_Try it_.
Copy every line of the data that contains the string "توجه".

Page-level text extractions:

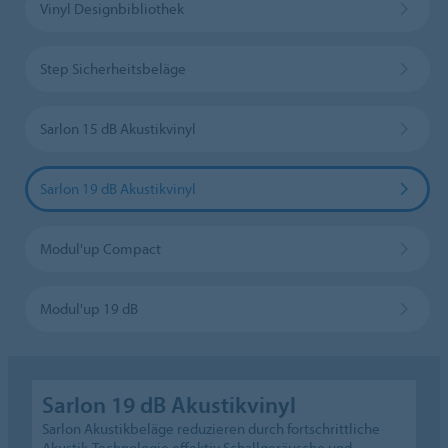
Vinyl Designbibliothek
Step Sicherheitsbeläge
Sarlon 15 dB Akustikvinyl
Sarlon 19 dB Akustikvinyl
Modul'up Compact
Modul'up 19 dB
Sarlon 19 dB Akustikvinyl
Sarlon Akustikbeläge reduzieren durch fortschrittliche
Akustik-Technologie effektiv Schallgeräusche und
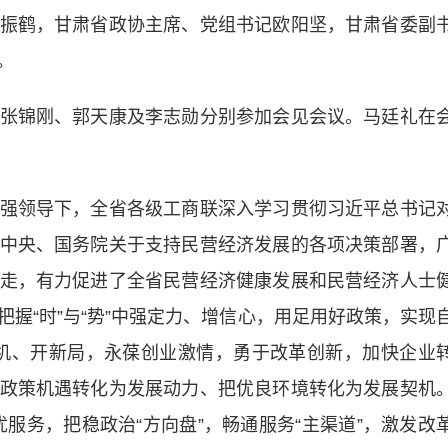
振鹤，甘肃省政协主席、党组书记欧阳坚，甘肃省委副
。
锦刚、郭天康及李志勋分别参加会见会议。马廷礼在
领导下，全省各级工商联深入学习贯彻习近平总书记
中央、国务院关于支持民营经济发展的各项决策部署，
走，有力促进了全省民营经济健康发展和民营经济人士
握“时”与“势”中强定力、增信心，用足用好政策，实现
育新机、开新局，永葆创业激情，勇于改革创新，加快企业
政策机遇转化为发展动力、把优良环境转化为发展契机
优服务，把稳政治“方向盘”，畅通服务“主渠道”，激发改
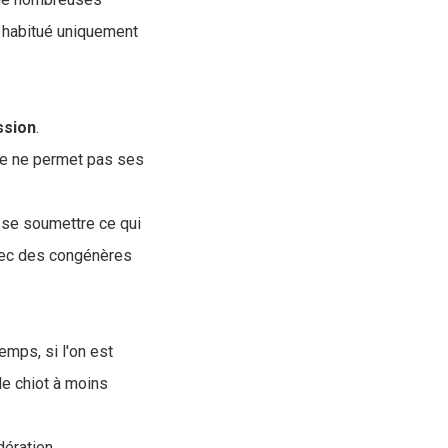
t habitué uniquement
ssion
.
ce ne permet pas ses
 se soumettre ce qui
vec des congénères
emps, si l'on est
 de chiot à moins
dération.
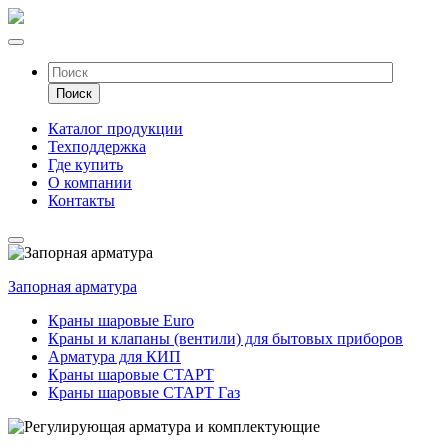
Каталог продукции
Техподдержка
Где купить
О компании
Контакты
Запорная арматура
Краны шаровые Euro
Краны и клапаны (вентили) для бытовых приборов
Арматура для КИП
Краны шаровые СТАРТ
Краны шаровые СТАРТ Газ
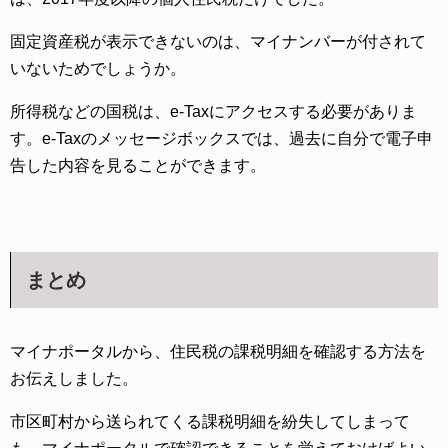
固定資産税が表示できないのは、マイナンバーが付されて
いないためでしょうか。
所得税などの国税は、e-Taxにアクセスする必要がありま
す。e-Taxのメッセージボックスでは、過去に自分で電子申
告した内容を見ることができます。
まとめ
マイナポータルから、住民税の課税明細を確認する方法を
お伝えしました。
市区町村から送られてくる課税明細を紛失してしまって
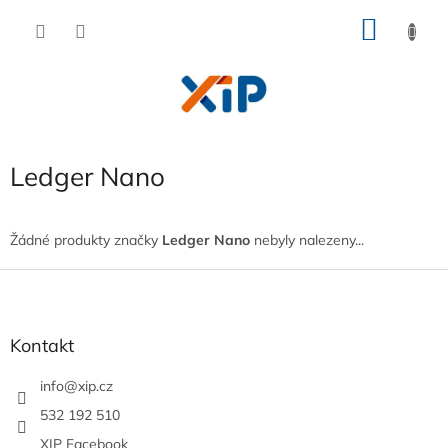
Přejít
NÁKU
na
obsah
KOŠÍK
Ledger Nano
Žádné produkty značky
Ledger Nano
nebyly nalezeny...
Z
á
p
a
Kontakt
t
í
info
@
xip.cz
532 192 510
XIP Facebook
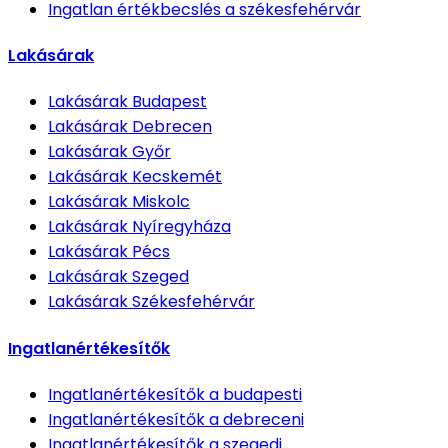
Ingatlan értékbecslés
a székesfehérvár
Lakásárak
Lakásárak
Budapest
Lakásárak
Debrecen
Lakásárak
Győr
Lakásárak
Kecskemét
Lakásárak
Miskolc
Lakásárak
Nyíregyháza
Lakásárak
Pécs
Lakásárak
Szeged
Lakásárak
Székesfehérvár
Ingatlanértékesítők
Ingatlanértékesítők
a budapesti
Ingatlanértékesítők
a debreceni
Ingatlanértékesítők
a szegedi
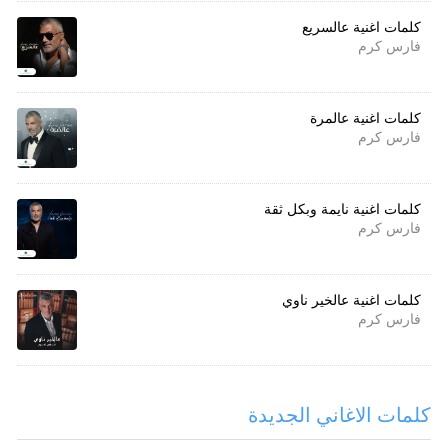
كلمات اغنية عالسريع
فارس كرم
كلمات اغنية عالمرة
فارس كرم
كلمات اغنية نايمة وبكل ثقة
فارس كرم
كلمات اغنية عالخير ناوي
فارس كرم
كلمات الاغاني الجديدة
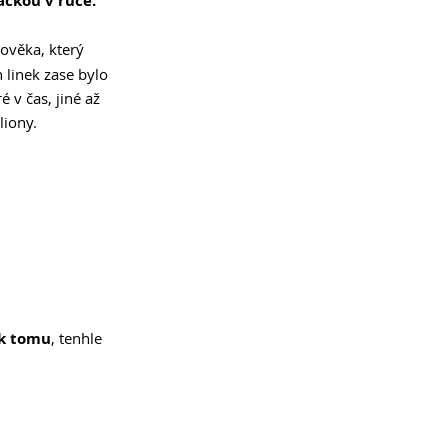
ačkou v ruce.
lověka, který 
 linek zase bylo 
 v čas, jiné až 
liony.
 k tomu
, tenhle 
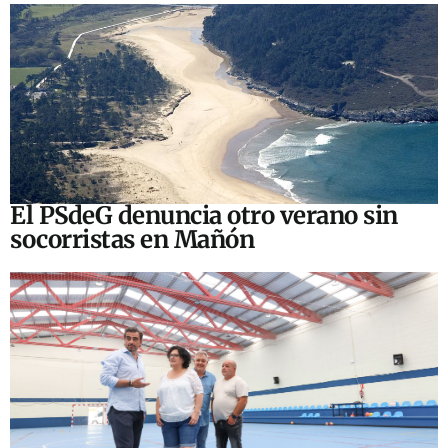
El PSdeG denuncia otro verano sin
socorristas en Mañón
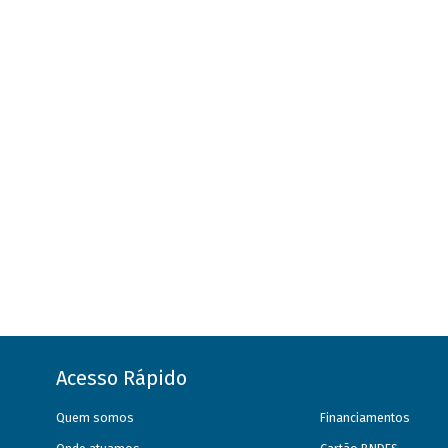
Acesso Rápido
Quem somos
Financiamentos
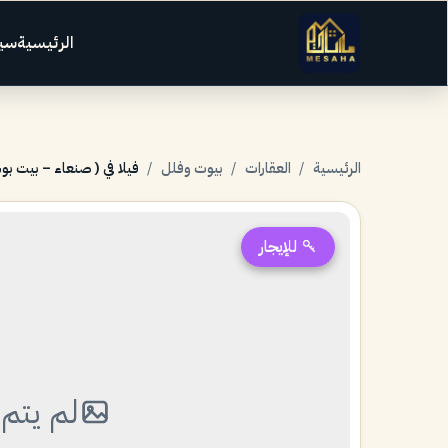
الرئيسية
سي
الرئيسية
/
العقارات
/
بيوت وفلل
/
فيلا في ( صنعاء – بيت بوس
للإيجار
لم يتم 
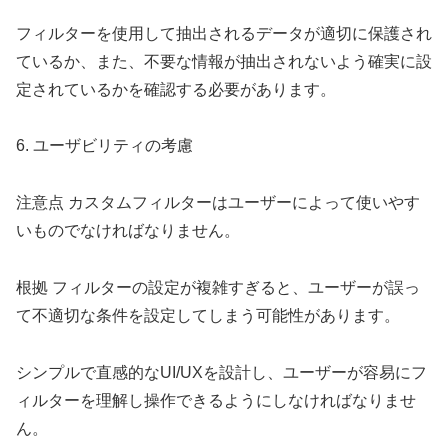
フィルターを使用して抽出されるデータが適切に保護され
ているか、また、不要な情報が抽出されないよう確実に設
定されているかを確認する必要があります。
6. ユーザビリティの考慮
注意点 カスタムフィルターはユーザーによって使いやす
いものでなければなりません。
根拠 フィルターの設定が複雑すぎると、ユーザーが誤っ
て不適切な条件を設定してしまう可能性があります。
シンプルで直感的なUI/UXを設計し、ユーザーが容易にフ
ィルターを理解し操作できるようにしなければなりませ
ん。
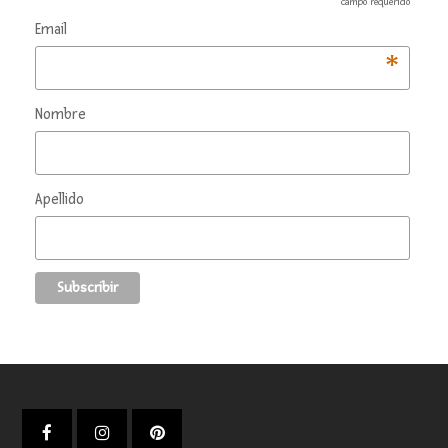
campo requerido
Email
*
Nombre
Apellido
Facebook
Instagram
Pinterest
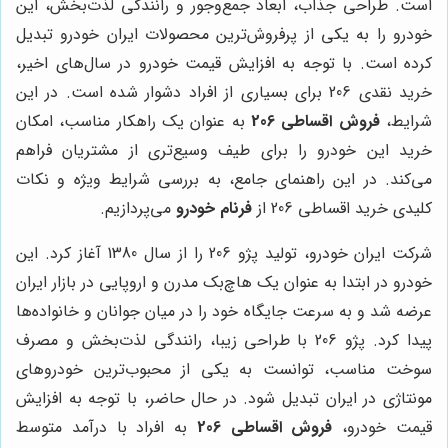
است. طراحی جذاب، ابعاد جمع‌وجور و رانندگی لذت‌بخش، این
خودرو را به یکی از پرفروش‌ترین محصولات ایران خودرو تبدیل
کرده است. با توجه به افزایش قیمت خودرو در سال‌های اخیر،
خرید نقدی 206 برای بسیاری از افراد دشوار شده است. در این
شرایط،
فروش اقساطی 206
به عنوان یک راهکار مناسب، امکان
خرید این خودرو را برای طیف وسیع‌تری از مشتریان فراهم
می‌کند. در این راهنمای جامع، به بررسی شرایط ویژه و نکات
کلیدی خرید اقساطی 206 از
فرنام خودرو
می‌پردازیم.
شرکت ایران خودرو، تولید پژو 206 را از سال 1380 آغاز کرد. این
خودرو در ابتدا به عنوان یک هاچ‌بک مدرن و اروپایی در بازار ایران
عرضه شد و به سرعت جایگاه خود را در میان جوانان و خانواده‌ها
پیدا کرد. پژو 206 با طراحی زیبا، رانندگی لذت‌بخش و مصرف
سوخت مناسب، توانست به یکی از محبوب‌ترین خودروهای
مونتاژی در ایران تبدیل شود. در حال حاضر، با توجه به افزایش
قیمت خودرو،
فروش اقساطی 206
به افراد با درآمد متوسط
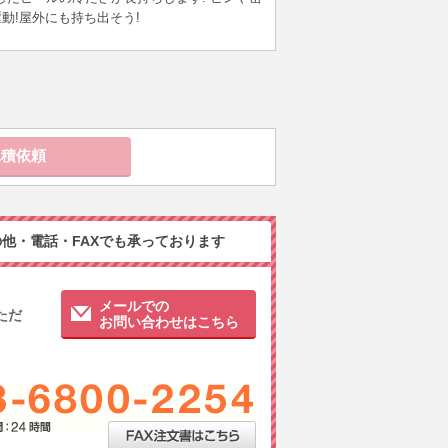
駆動!屋外にも持ち出そう!
他・電話・FAXでも承っております
メールでの
ただ
お問い合わせはこちら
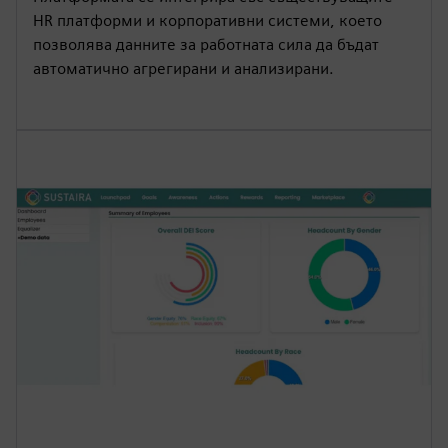
HR платформи и корпоративни системи, което
позволява данните за работната сила да бъдат
автоматично агрегирани и анализирани.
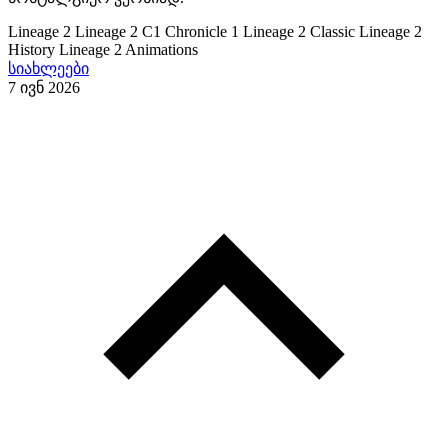
Lineage 2
Lineage 2 C1
Chronicle 1
Lineage 2 Classic
Lineage 2
History
Lineage 2 Animations
სიახლეები
7 ივნ 2026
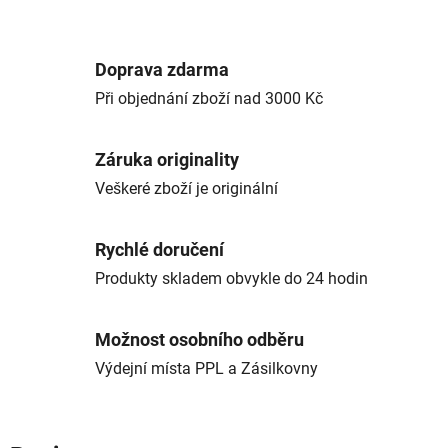
Doprava zdarma
Při objednání zboží nad 3000 Kč
Záruka originality
Veškeré zboží je originální
Rychlé doručení
Produkty skladem obvykle do 24 hodin
Možnost osobního odběru
Výdejní místa PPL a Zásilkovny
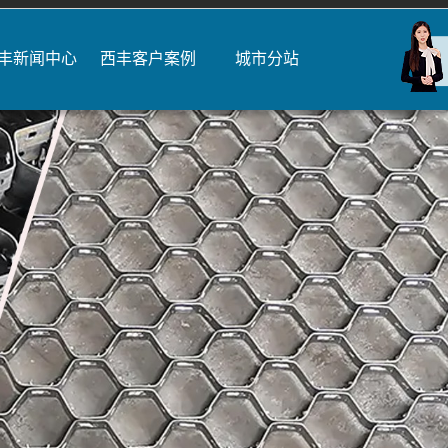
丰新闻中心
西丰客户案例
城市分站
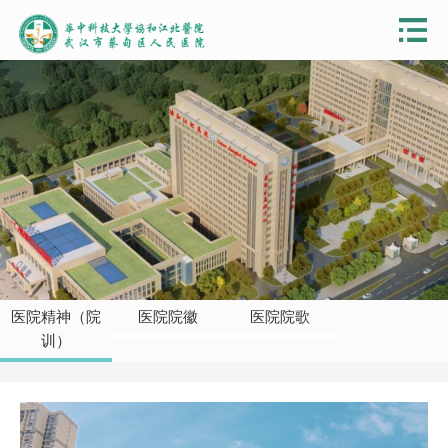
医院精神（院
医院院徽
医院院歌
训）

_Your solution_.
کرده است. با توجه به افزایش قیمت خودرو در سال‌های اخیر،
مونتاژی در ایران تبدیل شود. در حال حاضر، با توجه به افزایش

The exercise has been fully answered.